Many dangerous products and drugs can often be made safer for just a few pennies. Yet surprisingly some manufacturers continue to try to put profit over safety and hope that they can escape justice. 

Holding foreign manufacturers accountable is even more daunting and requires experience and resources. We have represented injured victims of careless manufacturers for nearly twenty years ranging from defective prescription drugs, toys that hurt children and Chinese Drywall.

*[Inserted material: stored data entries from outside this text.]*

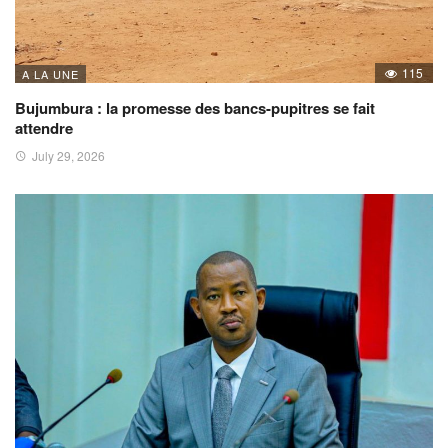
115
A LA UNE
Bujumbura : la promesse des bancs-pupitres se fait
attendre
July 29, 2026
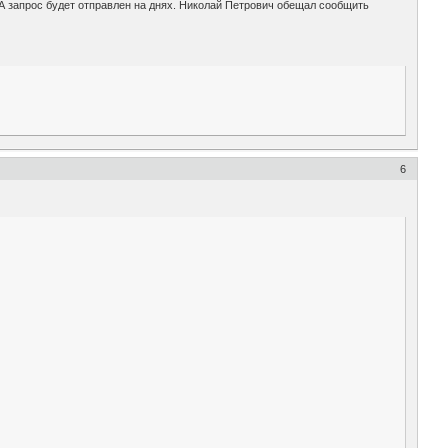
А запрос будет отправлен на днях. Николай Петрович обещал сообщить
6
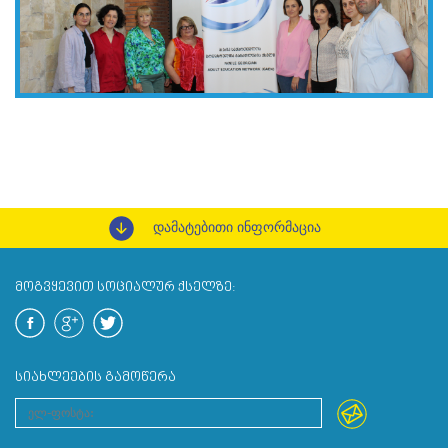
დამატებითი ინფორმაცია
ᲛᲝᲒᲕᲧᲔᲕᲘᲗ ᲡᲝᲪᲘᲐᲚᲣᲠ ᲥᲡᲔᲚᲖᲔ:
ᲡᲘᲐᲮᲚᲔᲔᲑᲘᲡ ᲒᲐᲛᲝᲬᲔᲠᲐ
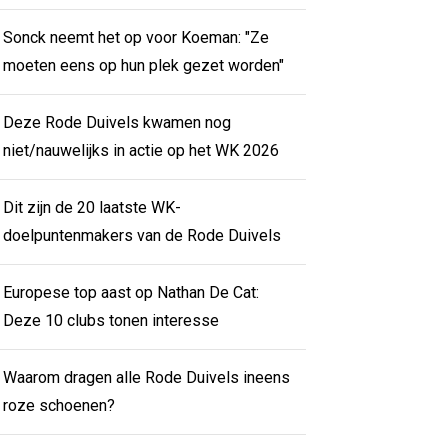
Sonck neemt het op voor Koeman: "Ze
moeten eens op hun plek gezet worden"
Deze Rode Duivels kwamen nog
niet/nauwelijks in actie op het WK 2026
Dit zijn de 20 laatste WK-
doelpuntenmakers van de Rode Duivels
Europese top aast op Nathan De Cat:
Deze 10 clubs tonen interesse
Waarom dragen alle Rode Duivels ineens
roze schoenen?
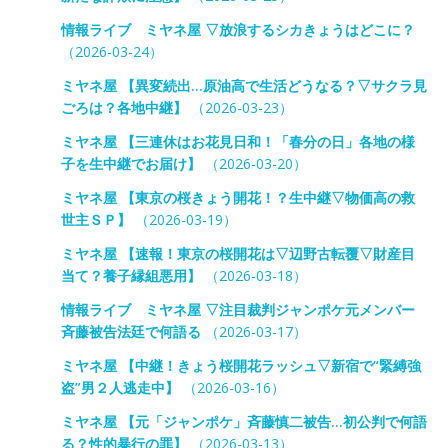
情報ライブ ミヤネ屋 ▽放浪するシカきょうはどこに？
（2026-03-24）
ミヤネ屋 【異変続出…原油高で生活どうなる？▽サクラ見
ごろは？各地中継】
（2026-03-23）
ミヤネ屋 【三連休はお花見日和！「春分の日」各地の様
子を生中継でお届け】
（2026-03-20）
ミヤネ屋 【東京の桜きょう開花！？生中継▽物価高の救
世主ＳＰ】
（2026-03-19）
ミヤネ屋 【速報！東京の桜開花は▽辺野古転覆▽財産目
当て？養子縁組悪用】
（2026-03-18）
情報ライブ ミヤネ屋 ▽注目裁判ジャンポケ元メンバー
斉藤被告法廷で何語る
（2026-03-17）
ミヤネ屋 【中継！きょう桜開花ラッシュ▽新宿で“緊縛強
盗”男２人逃走中】
（2026-03-16）
ミヤネ屋 【元「ジャンポケ」斉藤慎二被告…初公判で何語
る？性的暴行の罪】
（2026-03-13）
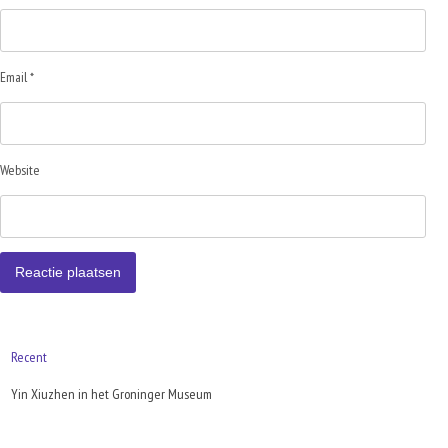
Email *
Website
Recent
Yin Xiuzhen in het Groninger Museum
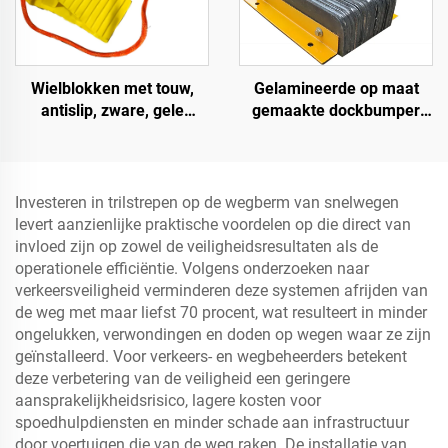
Wielblokken met touw,
Gelamineerde op maat
antislip, zware, gele
gemaakte dockbumper
wielblokken, lichtgewicht
blok, laadplatform
wielstops voor auto's,
bumper, zware dockboeg
campers, vrachtwagens en
camperwagens
Investeren in trilstrepen op de wegberm van snelwegen
levert aanzienlijke praktische voordelen op die direct van
invloed zijn op zowel de veiligheidsresultaten als de
operationele efficiëntie. Volgens onderzoeken naar
verkeersveiligheid verminderen deze systemen afrijden van
de weg met maar liefst 70 procent, wat resulteert in minder
ongelukken, verwondingen en doden op wegen waar ze zijn
geïnstalleerd. Voor verkeers- en wegbeheerders betekent
deze verbetering van de veiligheid een geringere
aansprakelijkheidsrisico, lagere kosten voor
spoedhulpdiensten en minder schade aan infrastructuur
door voertuigen die van de weg raken. De installatie van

There are several products that are currently being evaluated for class action status and/or Multi District Litigation treatment.  We are actively involved in the following:

1. Meridia
   Meridia is a diet drug manufactured by Abbott.  The FDA has requested it be removed from the market because Meridia use has been related to an increased risk of heart attack and stroke.  The drug was removed from the European market in January 2010.  Meridia contains the ingredient Sibutramine Hydrocholride.  If you are taking or have taken the prescription diet drug Meridia immediately contact your prescribing physician and our our Meridia drug injury law firm for an evaluation of your legal rights.
   
2. Avandia
   Avandia is a diabetes drug that has been directly linked to an increased risk of heart attack and death.  The FDA determined that only those patients who absolutely cannot control their diabetes with any other medication should consider whether to continue to take Avandia in light of  the recent findings.  If you are currently taking Avandia, you should immediately consult with your prescribing physician and contact our Avandia lawyers for a regarding your legal rights.
   
3. Accutane
   Accutane is prescribed for the treatment of severe acne.  Unfortunately, the product has severe and sometimes lethal side effects.  The side effects range from Crohn’s Disease and Colitis to birth defects to feelings of depression which have led to suicide.
4. Asbestos
   Mesothelioma is a rare form of cancer.  Symptoms appear usually between 10 and 40 years after exposure to asbestos.  Particularly dangerous is the fact that the symptoms can appear similar to many less-serious diseases.  Usually, the risk of mesothelioma will increase with heavier and longer exposure to asbestos but some individuals with only brief exposures have developed mesothelioma.  People usually at risk are those who work in construction, renovating or razing buildings, however, their families are also at risk as they can be exposed to the asbestos fibers on the workers’ clothing. 
5. Fosamax
   Fosamax is prescribed for treatment of bone loss.  Its use can lead to a condition known as Osteonecrosis of the Jaw, also known as "Dead Jaw."  This condition causes the jawbone to decay and die.  The drug was first approved by the FDA in 1990.  In October, 2010 the FDA issued an advisory alert regarding an increased frequency of patients suffering sudden fractures and bone injuries. 
   
6. Yaz and Yasmin
   Yasmin is an oral contraceptive  made by Bayer. It has been linked to heart attack, stroke, and blood clots in users. 
7. Ortho Evra
   Ortho Evra is a birth control patch that came on to the market in 2002. Patient reports between 2002 and 2004 show that Ortho Evra was 12 times more likely to cause strokes and 18 times more likely to cause blood clots than the conventional birth control pill according to NBC News.
8. Synthetic Vaginal Mesh
   Our Florida defective medical device law office is currently reviewing claims regarding the use of vaginal mesh. Synthetic vaginal mesh has been associated with an increased risk of erosion that can cause a number of very serious health concerns.  Women who have undergone surgery for the repair of a prolapsed vagina where synthetic vaginal mesh was utilized, are urged to seek immediate medical evaluation and to contact our office for a free initial consultation regarding your legal rights.
9. De Puy Hip Implants
   Johnson and Johnson has recalled both its ASR XL Acetabular System and ASR Hip Resurfacing System due to over 400 complaints of the devices failing before the intended 15 years.  13 percent of patients who have De Puy Hip Implants are now forced to undergo painful and costly revision surgeries.  Our Hip Implant law firm is representing individuals who have been subjected to dangerous and defective medical devices like the De Puy Hip Implant system.